兵庫・小野高、慶大で活躍し、東京六大学リーグ戦では早大・和田毅(ソフトバンク)と真剣勝負を演じた元フジテレビアナウンサーで現スポーツアンカーの田中大貴は、1980年生まれの「松坂世代」の1人。そんな野球人・田中が、同年代の選手たちをプロ野球現場の最前線で取材した至極のエピソードを、コラムにして綴る連載第5回です。 

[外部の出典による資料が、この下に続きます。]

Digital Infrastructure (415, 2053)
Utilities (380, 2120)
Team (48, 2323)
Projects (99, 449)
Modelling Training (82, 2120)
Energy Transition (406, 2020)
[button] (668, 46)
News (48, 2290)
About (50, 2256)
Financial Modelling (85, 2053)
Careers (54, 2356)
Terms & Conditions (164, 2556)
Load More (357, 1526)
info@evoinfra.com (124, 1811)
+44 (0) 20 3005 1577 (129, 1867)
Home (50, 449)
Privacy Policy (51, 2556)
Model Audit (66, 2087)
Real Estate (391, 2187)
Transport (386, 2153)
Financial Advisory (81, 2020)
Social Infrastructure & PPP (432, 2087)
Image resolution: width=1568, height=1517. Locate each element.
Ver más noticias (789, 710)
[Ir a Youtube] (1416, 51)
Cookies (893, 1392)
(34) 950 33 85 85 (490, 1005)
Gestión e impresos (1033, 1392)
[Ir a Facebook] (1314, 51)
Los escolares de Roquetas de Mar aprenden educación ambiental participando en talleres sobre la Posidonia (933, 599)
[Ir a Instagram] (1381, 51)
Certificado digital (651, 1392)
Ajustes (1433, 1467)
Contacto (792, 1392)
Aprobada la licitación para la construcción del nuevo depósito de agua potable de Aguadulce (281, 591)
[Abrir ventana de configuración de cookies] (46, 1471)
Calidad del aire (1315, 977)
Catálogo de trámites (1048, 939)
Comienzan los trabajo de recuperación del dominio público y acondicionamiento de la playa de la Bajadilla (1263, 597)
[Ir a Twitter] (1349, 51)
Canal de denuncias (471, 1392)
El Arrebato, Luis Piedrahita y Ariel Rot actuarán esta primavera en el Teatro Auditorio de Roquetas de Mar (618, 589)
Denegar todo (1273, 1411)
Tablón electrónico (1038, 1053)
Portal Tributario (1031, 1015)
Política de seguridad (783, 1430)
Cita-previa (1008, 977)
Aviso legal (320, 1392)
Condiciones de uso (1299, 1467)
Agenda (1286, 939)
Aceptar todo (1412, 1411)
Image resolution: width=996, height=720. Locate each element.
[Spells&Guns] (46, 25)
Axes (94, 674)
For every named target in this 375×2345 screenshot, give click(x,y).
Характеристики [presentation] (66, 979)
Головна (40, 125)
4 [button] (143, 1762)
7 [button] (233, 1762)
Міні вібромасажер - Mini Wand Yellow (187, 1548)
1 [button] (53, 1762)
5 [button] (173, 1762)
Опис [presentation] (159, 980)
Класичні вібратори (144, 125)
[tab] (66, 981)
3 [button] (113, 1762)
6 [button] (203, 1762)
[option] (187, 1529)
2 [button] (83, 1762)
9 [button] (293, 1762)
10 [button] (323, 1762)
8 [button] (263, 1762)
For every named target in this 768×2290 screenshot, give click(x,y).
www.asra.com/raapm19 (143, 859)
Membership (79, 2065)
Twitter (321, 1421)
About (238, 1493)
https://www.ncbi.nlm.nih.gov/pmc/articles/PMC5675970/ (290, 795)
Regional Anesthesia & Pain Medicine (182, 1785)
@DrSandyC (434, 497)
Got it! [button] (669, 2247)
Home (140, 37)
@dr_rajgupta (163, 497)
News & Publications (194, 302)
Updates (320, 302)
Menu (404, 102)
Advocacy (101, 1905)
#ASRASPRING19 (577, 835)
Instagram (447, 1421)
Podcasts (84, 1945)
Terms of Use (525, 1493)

鹿児島実高3年夏の杉内俊哉。小さな体を目いっぱい使ったダイナミックなフォームだ
愛息子のために
「もう1回……もう1度だけでいいから一軍のマウンドに上がりたいんよ。俺が一軍で投げている姿を見たら、息子がどんな表情をするのか、どう変わるのか、楽しみなんだよなあ」
昨年のシーズンオフに熊本の被災地復興のため、一緒に野球教室に行った夜にポロっとこぼした一言でした。この言葉を吐露したときの彼の表情が印象的過ぎて、あの夜、ほかにどんな話をしてのか思い出せないでいます。子どもたちを教える
巨人のエース番号「18」を背負うサウスポーの姿は優しく、柔和で、マウンドで投げている姿とは全く違うものでした。
杉内俊哉、37歳。
小さな身体を目いっぱい使い、マウンドで闘志むき出しにする熱投派。「負けず嫌い」と自負する杉内。マウンドに上がるとき、完全試合を目指し、それがクリアでできなければノーヒットノーラン、次に完封、完投……。相手より先にマウンドを降りることはよしとしない、これが小さな大投手・杉内俊哉という男のポリシーです。